WHAT THE TASK ASKS. From the data below, return the exact lines starting at the line containing "выполнена в виде" and ending at the line containing "обладает долговечностью и прочностью.", both included, and nothing else.

== DATA PROVIDED

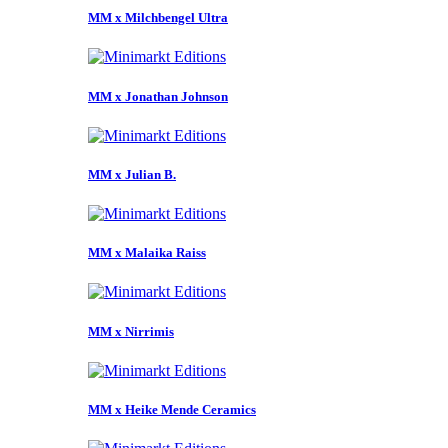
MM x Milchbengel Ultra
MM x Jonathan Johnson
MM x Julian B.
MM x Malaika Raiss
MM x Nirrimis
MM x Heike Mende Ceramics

====
== DATA PROVIDED

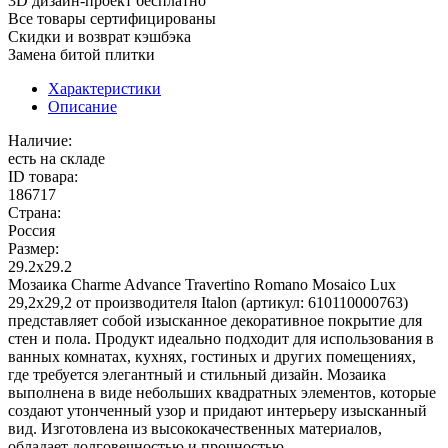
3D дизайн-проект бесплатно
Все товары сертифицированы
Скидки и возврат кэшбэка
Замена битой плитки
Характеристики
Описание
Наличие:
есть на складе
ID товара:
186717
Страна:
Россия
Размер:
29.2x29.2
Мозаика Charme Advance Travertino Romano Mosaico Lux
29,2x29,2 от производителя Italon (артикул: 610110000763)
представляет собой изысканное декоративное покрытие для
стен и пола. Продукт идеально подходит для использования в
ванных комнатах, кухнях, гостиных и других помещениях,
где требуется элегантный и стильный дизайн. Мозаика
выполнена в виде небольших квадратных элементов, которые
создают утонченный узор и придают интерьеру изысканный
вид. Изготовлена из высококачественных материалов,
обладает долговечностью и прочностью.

====

SOLUTION FOR THIS TASK.
выполнена в виде небольших квадратных элементов, которые
создают утонченный узор и придают интерьеру изысканный
вид. Изготовлена из высококачественных материалов,
обладает долговечностью и прочностью.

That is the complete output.